• AIM OF THE EXERCISE
What you return should be each line of the data containing the string "Procrastinati".

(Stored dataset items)
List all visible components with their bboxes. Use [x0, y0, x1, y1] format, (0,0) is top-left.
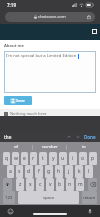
staticText: u: [61, 155, 65, 162]
button[interactable]: q: [3, 152, 10, 165]
staticText: chatcoon.com: [38, 14, 66, 20]
button[interactable]: in: [67, 142, 100, 152]
staticText: I'm not special but a Limited Edition: [6, 53, 77, 59]
button[interactable]: y: [49, 152, 57, 165]
button[interactable]: Backspace: [88, 178, 97, 191]
button[interactable]: s: [16, 165, 23, 178]
button[interactable]: d: [25, 165, 33, 178]
staticText: p: [91, 155, 95, 162]
staticText: z: [19, 181, 22, 188]
button[interactable]: Done: [84, 134, 96, 140]
button[interactable]: Next field: [75, 134, 81, 140]
button[interactable]: space: [18, 191, 79, 204]
button[interactable]: w: [12, 152, 19, 165]
button[interactable]: I'm not special but a Limited Edition: [4, 51, 96, 93]
button[interactable]: n: [66, 178, 74, 191]
staticText: i: [72, 155, 74, 162]
button[interactable]: p: [89, 152, 97, 165]
staticText: d: [27, 168, 31, 175]
button[interactable]: b: [56, 178, 64, 191]
staticText: h: [57, 168, 61, 175]
button[interactable]: return: [82, 191, 97, 204]
staticText: About me: [4, 43, 24, 49]
staticText: f: [38, 168, 40, 175]
staticText: of: [14, 144, 18, 150]
staticText: a: [9, 168, 12, 175]
button[interactable]: chatcoon.com: [5, 12, 95, 22]
staticText: b: [58, 181, 62, 188]
staticText: g: [47, 168, 51, 175]
button[interactable]: z: [16, 178, 24, 191]
staticText: r: [32, 155, 35, 162]
staticText: Done: [84, 134, 96, 140]
button[interactable]: u: [59, 152, 67, 165]
staticText: m: [78, 181, 83, 188]
staticText: l: [88, 168, 90, 175]
button[interactable]: o: [79, 152, 87, 165]
staticText: j: [68, 168, 70, 175]
staticText: x: [29, 181, 32, 188]
staticText: 7:19: [7, 2, 16, 8]
staticText: q: [5, 155, 9, 162]
button[interactable]: h: [55, 165, 63, 178]
button[interactable]: of: [0, 142, 32, 152]
button[interactable]: c: [36, 178, 44, 191]
button[interactable]: number: [33, 142, 66, 152]
staticText: e: [23, 155, 26, 162]
button[interactable]: f: [35, 165, 43, 178]
button[interactable]: 123: [3, 191, 15, 204]
button[interactable]: Shift: [3, 178, 12, 191]
staticText: Save: [16, 98, 25, 103]
staticText: k: [78, 168, 81, 175]
button[interactable]: j: [65, 165, 73, 178]
staticText: Nothing much here: [10, 111, 47, 116]
button[interactable]: k: [75, 165, 83, 178]
staticText: v: [49, 181, 52, 188]
staticText: the: [4, 134, 12, 140]
staticText: number: [42, 144, 58, 150]
button[interactable]: Voice input: [87, 208, 93, 214]
staticText: o: [81, 155, 85, 162]
staticText: 123: [5, 195, 13, 201]
button[interactable]: e: [21, 152, 28, 165]
staticText: c: [39, 181, 42, 188]
button[interactable]: a: [7, 165, 14, 178]
staticText: s: [18, 168, 21, 175]
button[interactable]: Previous field: [66, 134, 72, 140]
staticText: return: [83, 195, 96, 201]
button[interactable]: r: [30, 152, 37, 165]
staticText: t: [42, 155, 44, 162]
button[interactable]: l: [85, 165, 93, 178]
button[interactable]: m: [76, 178, 84, 191]
button[interactable]: t: [39, 152, 47, 165]
button[interactable]: Menu: [91, 28, 97, 34]
button[interactable]: v: [46, 178, 54, 191]
staticText: space: [43, 195, 55, 201]
button[interactable]: i: [69, 152, 77, 165]
button[interactable]: x: [26, 178, 34, 191]
button[interactable]: g: [45, 165, 53, 178]
staticText: n: [68, 181, 72, 188]
staticText: w: [14, 155, 18, 162]
button[interactable]: Share: [86, 14, 92, 20]
staticText: in: [82, 144, 86, 150]
staticText: y: [52, 155, 55, 162]
button[interactable]: Emoji keyboard: [7, 208, 13, 214]
button[interactable]: Save: [4, 96, 32, 105]
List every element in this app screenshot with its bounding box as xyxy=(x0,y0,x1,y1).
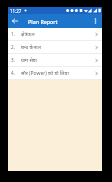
button[interactable]: 1. xyxy=(8,28,102,40)
button[interactable]: Back xyxy=(8,14,22,28)
staticText: ग्राम सेवा xyxy=(21,57,37,64)
staticText: Plan Report xyxy=(28,18,58,25)
button[interactable]: More options xyxy=(88,14,102,28)
staticText: 4. xyxy=(11,70,15,76)
staticText: 3. xyxy=(11,57,15,63)
staticText: सौर (Power) को डो लिया xyxy=(21,70,69,77)
staticText: 11:27 xyxy=(10,8,22,14)
button[interactable]: 3. xyxy=(8,54,102,66)
staticText: बन्ध केनाल xyxy=(21,44,41,51)
button[interactable]: 2. xyxy=(8,41,102,53)
staticText: 1. xyxy=(11,31,15,37)
staticText: 2. xyxy=(11,44,15,50)
button[interactable]: 4. xyxy=(8,67,102,79)
staticText: क्षेत्रफल xyxy=(21,31,35,38)
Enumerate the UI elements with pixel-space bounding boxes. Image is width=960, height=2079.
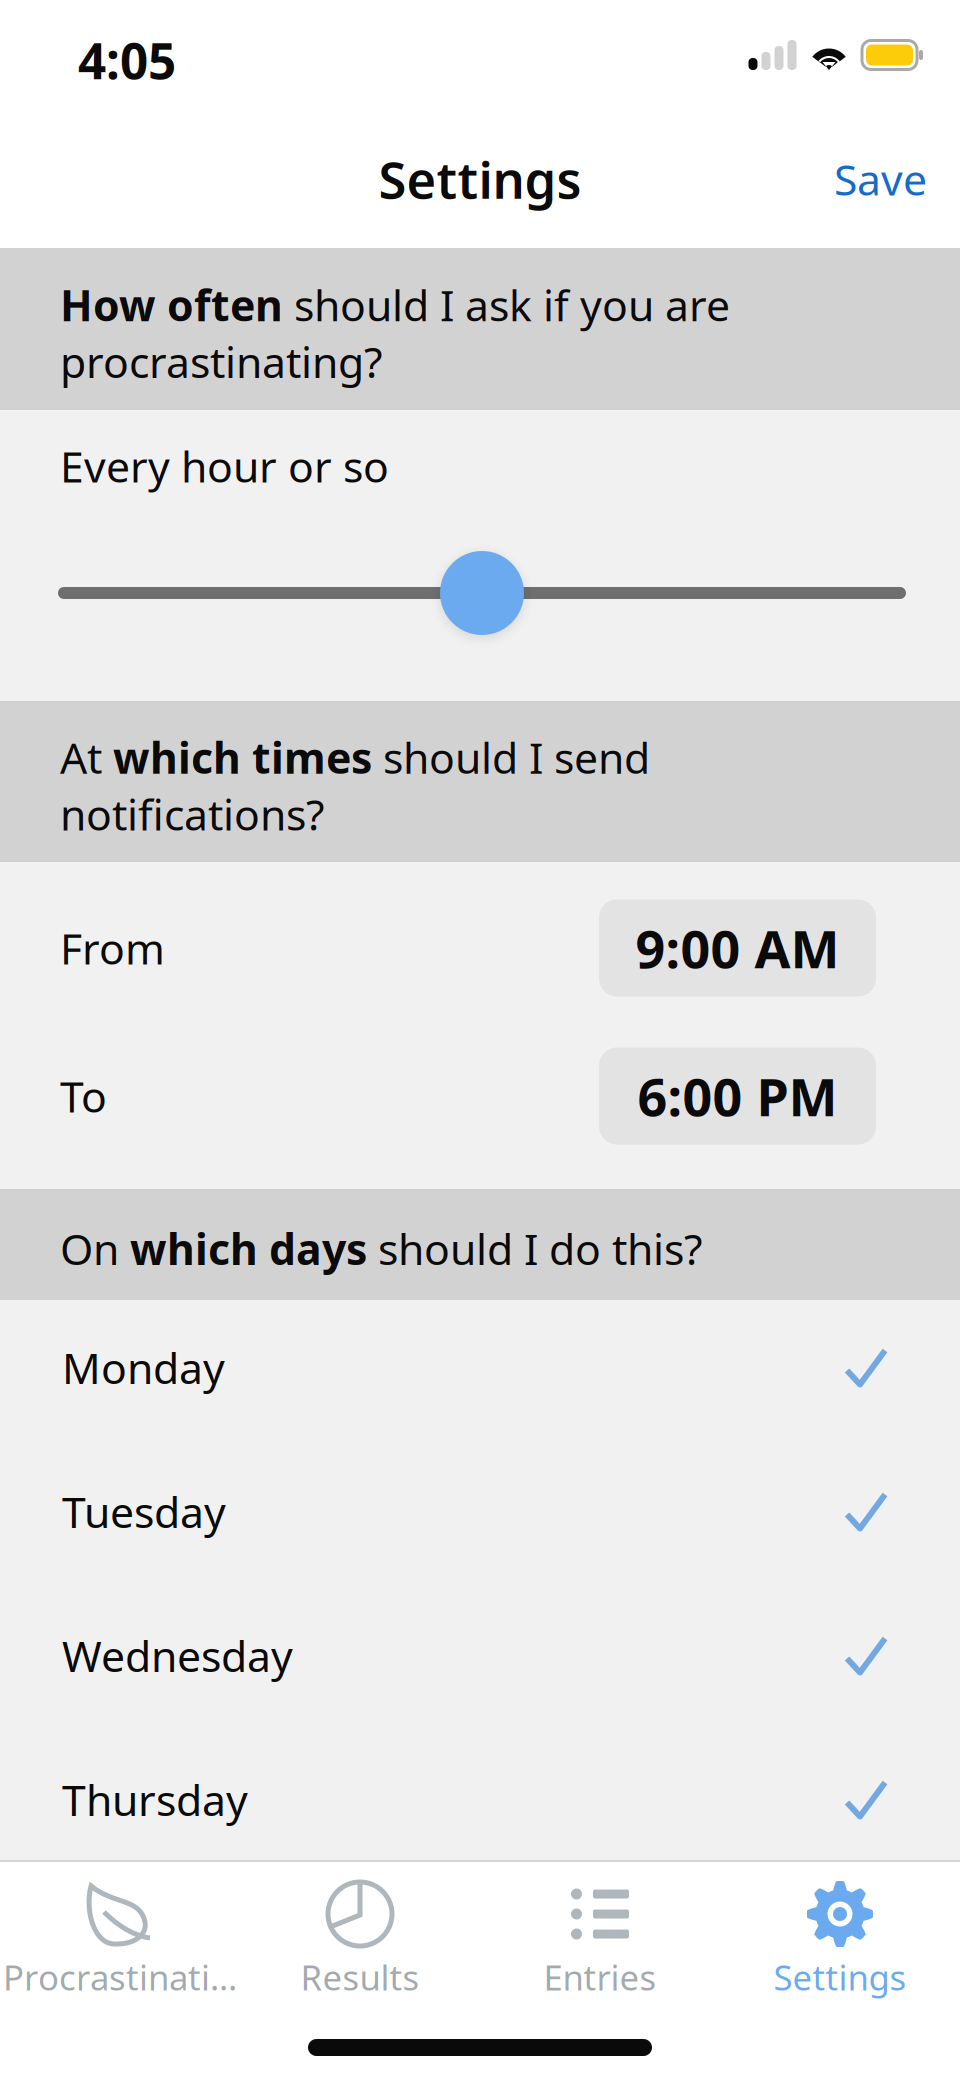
- staticText: On which days should I do this?: [60, 1220, 703, 1277]
- button[interactable]: Tuesday: [0, 1440, 960, 1584]
- staticText: Procrastinati...: [3, 1954, 237, 2000]
- button[interactable]: 9:00 AM: [599, 900, 876, 996]
- staticText: From: [60, 920, 165, 976]
- staticText: Save: [834, 151, 927, 207]
- staticText: Wednesday: [62, 1627, 293, 1684]
- button[interactable]: Settings: [720, 1862, 960, 2014]
- staticText: Entries: [544, 1954, 656, 2000]
- staticText: Monday: [62, 1339, 225, 1396]
- staticText: 6:00 PM: [638, 1062, 838, 1131]
- button[interactable]: 6:00 PM: [599, 1048, 876, 1144]
- button[interactable]: Monday: [0, 1296, 960, 1440]
- staticText: Thursday: [62, 1771, 248, 1828]
- staticText: Tuesday: [62, 1483, 226, 1540]
- button[interactable]: Results: [240, 1862, 480, 2014]
- staticText: 9:00 AM: [636, 914, 840, 983]
- button[interactable]: Entries: [480, 1862, 720, 2014]
- staticText: Every hour or so: [60, 438, 389, 494]
- button[interactable]: Procrastinati...: [0, 1862, 240, 2014]
- button[interactable]: Thursday: [0, 1728, 960, 1872]
- staticText: 4:05: [78, 27, 176, 93]
- staticText: How often should I ask if you are procra…: [60, 276, 730, 390]
- button[interactable]: Wednesday: [0, 1584, 960, 1728]
- staticText: Settings: [774, 1954, 906, 2000]
- button[interactable]: Reminder frequency: [0, 548, 960, 638]
- staticText: Results: [300, 1954, 420, 2000]
- staticText: At which times should I send notificatio…: [60, 729, 650, 842]
- button[interactable]: Save: [812, 133, 949, 225]
- staticText: To: [60, 1068, 107, 1124]
- staticText: Settings: [378, 145, 582, 213]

• REPLY TO THE EXERCISE
- staticText: Procrastinati...: [3, 1954, 237, 2000]
- button[interactable]: Procrastinati...: [0, 1862, 240, 2014]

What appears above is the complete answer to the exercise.